# TASK PROMPT:
Only the lines holding the string "para" are needed; copy each of them from the data.

# DATA RECORDS:

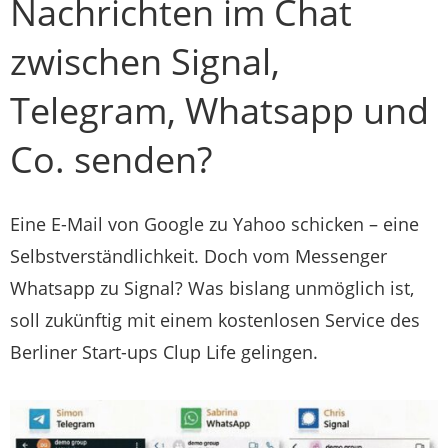
Nachrichten im Chat
zwischen Signal,
Telegram, Whatsapp und
Co. senden?
Eine E-Mail von Google zu Yahoo schicken – eine
Selbstverständlichkeit. Doch vom Messenger
Whatsapp zu Signal? Was bislang unmöglich ist,
soll zukünftig mit einem kostenlosen Service des
Berliner Start-ups Clup Life gelingen.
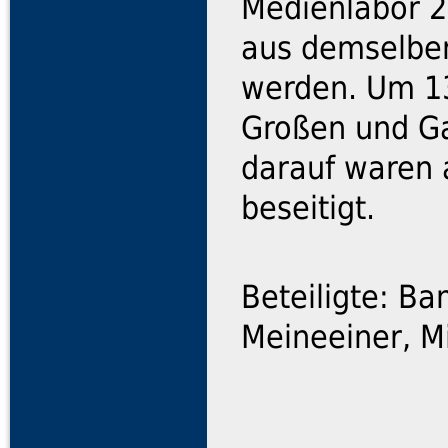
Medienlabor 2 
aus demselben
werden. Um 13
Großen und Ga
darauf waren 
beseitigt.
Beteiligte: Ba
Meineeiner, M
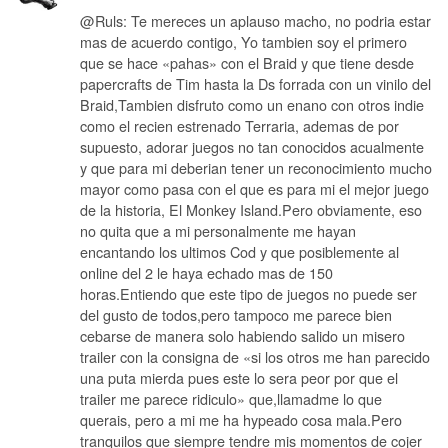
@Ruls: Te mereces un aplauso macho, no podria estar
mas de acuerdo contigo, Yo tambien soy el primero
que se hace «pahas» con el Braid y que tiene desde
papercrafts de Tim hasta la Ds forrada con un vinilo del
Braid,Tambien disfruto como un enano con otros indie
como el recien estrenado Terraria, ademas de por
supuesto, adorar juegos no tan conocidos acualmente
y que para mi deberian tener un reconocimiento mucho
mayor como pasa con el que es para mi el mejor juego
de la historia, El Monkey Island.Pero obviamente, eso
no quita que a mi personalmente me hayan
encantando los ultimos Cod y que posiblemente al
online del 2 le haya echado mas de 150
horas.Entiendo que este tipo de juegos no puede ser
del gusto de todos,pero tampoco me parece bien
cebarse de manera solo habiendo salido un misero
trailer con la consigna de «si los otros me han parecido
una puta mierda pues este lo sera peor por que el
trailer me parece ridiculo» que,llamadme lo que
querais, pero a mi me ha hypeado cosa mala.Pero
tranquilos que siempre tendre mis momentos de cojer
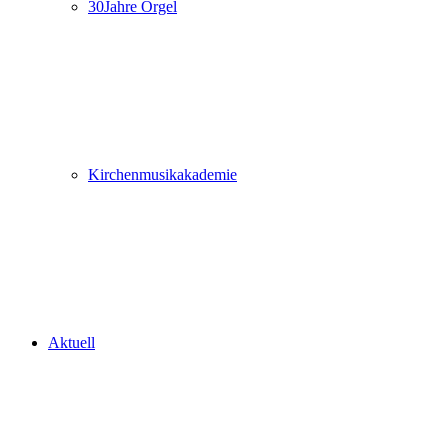
30Jahre Orgel
Kirchenmusikakademie
Aktuell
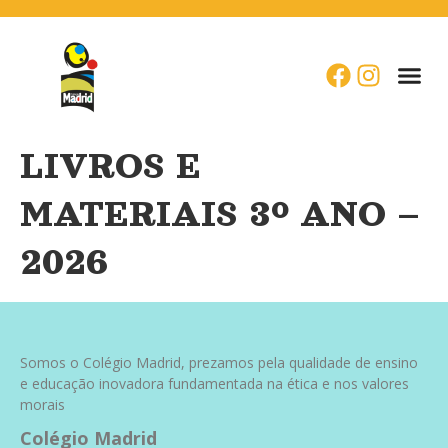
LIVROS E
MATERIAIS 3º ANO –
2026
Somos o Colégio Madrid, prezamos pela qualidade de ensino
e educação inovadora fundamentada na ética e nos valores
morais
Colégio Madrid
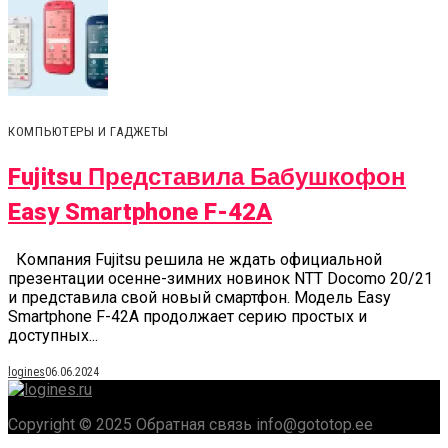
КОМПЬЮТЕРЫ И ГАДЖЕТЫ
Fujitsu Представила Бабушкофон
Easy Smartphone F-42A
Компания Fujitsu решила не ждать официальной
презентации осенне-зимних новинок NTT Docomo 20/21
и представила свой новый смартфон. Модель Easy
Smartphone F-42A продолжает серию простых и
доступных...
logines
06.06.2024
Copyright © 2025 Обратная связь info@gototop.ee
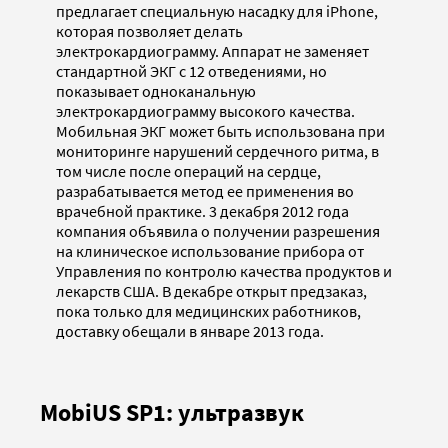
предлагает специальную насадку для iPhone,
которая позволяет делать
электрокардиограмму. Аппарат не заменяет
стандартной ЭКГ с 12 отведениями, но
показывает одноканальную
электрокардиограмму высокого качества.
Мобильная ЭКГ может быть использована при
мониторинге нарушений сердечного ритма, в
том числе после операций на сердце,
разрабатывается метод ее применения во
врачебной практике. 3 декабря 2012 года
компания объявила о получении разрешения
на клиническое использование прибора от
Управления по контролю качества продуктов и
лекарств США. В декабре открыт предзаказ,
пока только для медицинских работников,
доставку обещали в январе 2013 года.
MobiUS SP1: ультразвук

# RESPONSE AREA:
y que para mi deberian tener un reconocimiento mucho
mayor como pasa con el que es para mi el mejor juego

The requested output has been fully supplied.